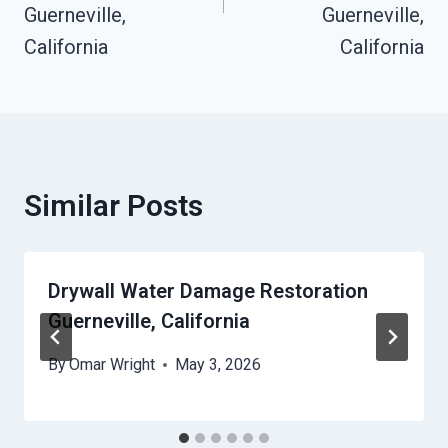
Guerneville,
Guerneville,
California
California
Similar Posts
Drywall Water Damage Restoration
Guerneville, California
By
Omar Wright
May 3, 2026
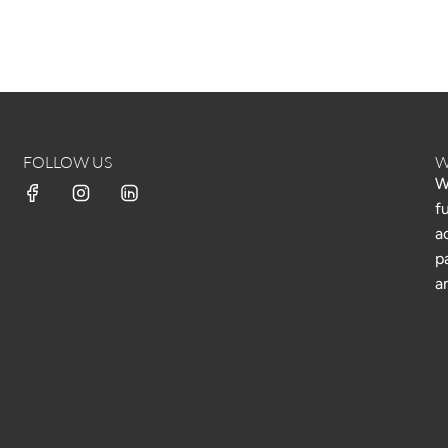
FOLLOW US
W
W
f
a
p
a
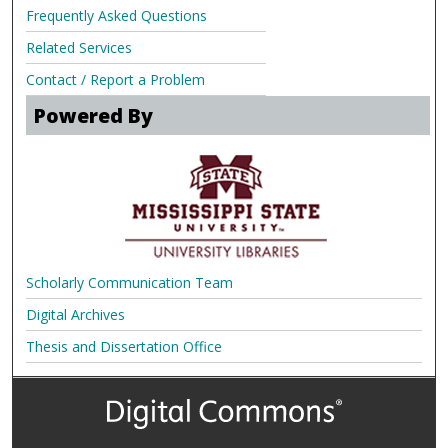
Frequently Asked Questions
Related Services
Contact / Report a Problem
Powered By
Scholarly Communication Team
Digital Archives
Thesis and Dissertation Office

· · · · ·

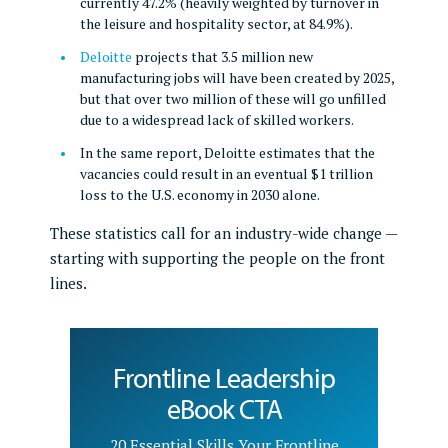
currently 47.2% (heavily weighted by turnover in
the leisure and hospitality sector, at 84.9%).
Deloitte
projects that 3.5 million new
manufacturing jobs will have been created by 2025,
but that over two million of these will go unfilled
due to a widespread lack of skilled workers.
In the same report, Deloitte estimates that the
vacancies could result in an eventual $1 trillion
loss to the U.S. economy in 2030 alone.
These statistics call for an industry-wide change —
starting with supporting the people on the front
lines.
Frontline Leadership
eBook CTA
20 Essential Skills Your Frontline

· · · · ·

| Task objective |
Only lines with the word "that" are wanted. Find and copy them from the records above.

| Completed task |
projects that 3.5 million new
but that over two million of these will go unfilled
In the same report, Deloitte estimates that the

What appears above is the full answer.